Homosexuality Punishable by Stoning in Brunei


Casey McShea, Staff Writer |

The small southeast Asian kingdom of Brunei has faced harsh backlash and outcry in response to its new law that will make gay sex and adultery punishable by stoning to death. The law was put into place on Wednesday, April 3, with each penalty in stages. Under stages two and three of the penal code, sex between two men and adultery both carry a punishment of stoning to death, while sex between two women is punishable with 100 lashes. Other harsh punishments include amputation of limbs for stealing and imprisonment for dressing as someone of a different gender, having an abortion, or getting pregnant out of wedlock.

The new code received worldwide condemnation, the Human Rights Watch describing it as “barbaric to the core” and urging Brunei’s sultan and prime minister, Hassanal Bolkiah, to “immediately suspend amputations, stoning, and all other rights-abusing provisions and punishments.” The U.S. State Department also joined the criticism, saying the laws run counter to Brunei’s international human rights obligations, “including respect to torture or other cruel, inhuman, or degrading treatment or punishment.”
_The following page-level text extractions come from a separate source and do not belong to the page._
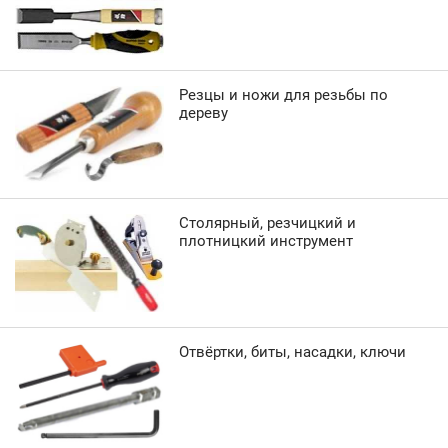
Резцы и ножи для резьбы по
дереву
Столярный, резчицкий и
плотницкий инструмент
Отвёртки, биты, насадки, ключи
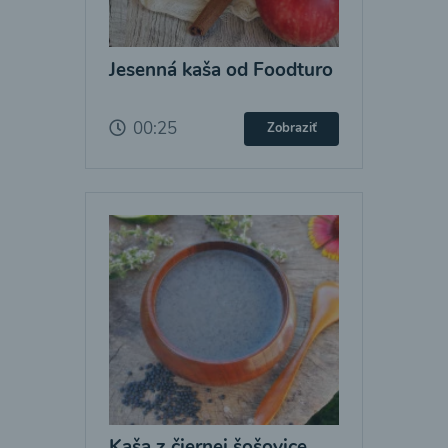
Jesenná kaša od Foodturo
00:25
Zobraziť
Kaša z čiernej šošovice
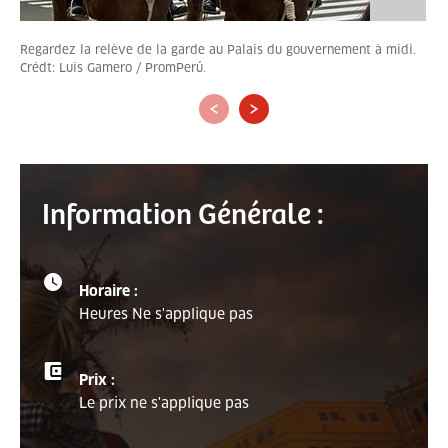
Regardez la relève de la garde au Palais du gouvernement à midi.
Crédt: Luis Gamero / PromPerú.
‹
›
Information Générale :
Horaire :
Heures Ne s'applique pas
Prix :
Le prix ne s'applique pas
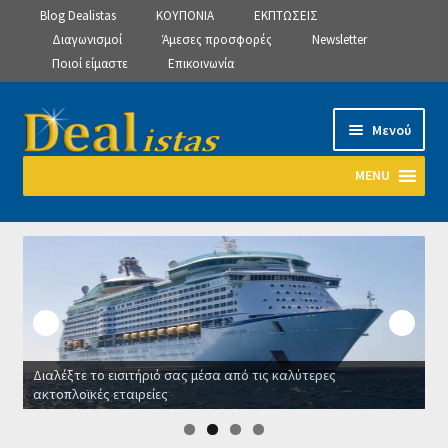
Blog Dealistas
ΚΟΥΠΟΝΙΑ
ΕΚΠΤΩΣΕΙΣ
Διαγωνισμοί
Άμεσες προσφορές
Newsletter
Ποιοί είμαστε
Επικοινωνία
Απευθείας
Μετάβαση
Μενού
μετάβαση
σε
στην
περιεχόμενο
MENU
πλοήγηση
Αρχική
Manage Subscriptions
Manage Subscriptions
Διαλέξτε το εισιτήριό σας μέσα από τις καλύτερες
Manage Subscriptions
ακτοπλοϊκές εταιρείες
Ο
Newsletter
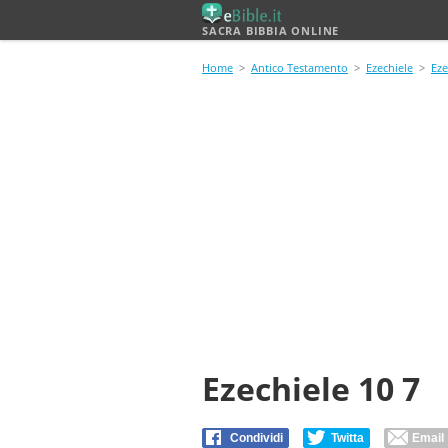
SACRA BIBBIA ONLINE
Home
>
Antico Testamento
>
Ezechiele
>
Eze
Ezechiele 10 7
Condividi
Twitta
Email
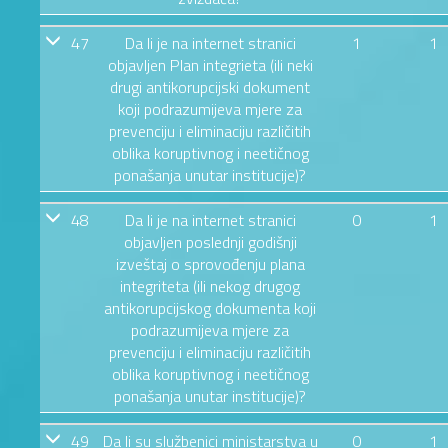
47
Da li je na internet stranici
1
1
objavljen Plan integrieta (ili neki
drugi antikorupcijski dokument
koji podrazumijeva mjere za
prevenciju i eliminaciju različitih
oblika koruptivnog i neetičnog
ponašanja unutar institucije)?
48
Da li je na internet stranici
0
1
objavljen poslednji godišnji
izveštaj o sprovođenju plana
integriteta (ili nekog drugog
antikorupcijskog dokumenta koji
podrazumijeva mjere za
prevenciju i eliminaciju različitih
oblika koruptivnog i neetičnog
ponašanja unutar institucije)?
49
Da li su službenici ministarstva u
0
1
Before this new law, homosexuality in Brunei had been outlawed and punishable by up to 10 years in prison.

In response to the new law, George Clooney began a boycott of businesses and hotels owned by the kingdom of Brunei, which has spread across social media. In an opinion piece written for Deadline, Clooney asked, “Are we really going to help pay for these human rights violations? Are we really going to help fund the murder of innocent citizens?”

Other celebrities such as Elton John, Billie Jean King, and Ellen DeGeneres have joined Clooney in spreading the information of the nine hotels owned by Brunei in an attempt to spread awareness about the boycott. The TV Choice Awards, a British awards show hosted by TV Choice magazine, the Financial Times, a London-based newspaper, and Deustsche Bank, a German international bank, have all cancelled events that are regularly held in London’s Dorechester Hotel, which operates under the Dorchester Collection brand, a luxury chain owned by Bolkiah. Other hotels owned by the kingdom include Hotel Bel-Air and the Beverly Hills Hotel in Los Angeles, Principe di Savoia in Milan, and Le Meurice in Paris. STA Travel, a travel agency that focuses on travel plans for students and young people, also announced on Twitter that it would no longer sell flights on Brunei’s national carrier, Royal Brunei Airlines.

The call to boycott eventually caused all the hotels to hide their social media accounts. The Dorchester Collection made a statement that was posted to its Twitter and Facebook pages: “Dorchester Collection is an inclusive and diverse company and does not tolerate any form of discrimination. Although we believe in open and transparent communication, we have reluctantly deactivated our hotel social media pages due to the personal abuse directed at our employees for whom we have a duty of care. Our corporate social media pages remain in place. Dorchester Collection’s Code [emphasizes] equality, respect, and integrity in all areas of our operation, and strongly values people and cultural diversity amongst our guests and employees.”

Despite the international outrage, Brunei has no plans to repeal its new law. A statement from the office of the prime minster said, “Brunei Darussalam is a sovereign Islamic and fully independent country and, like all other independent countries, enforces its own rule of law.”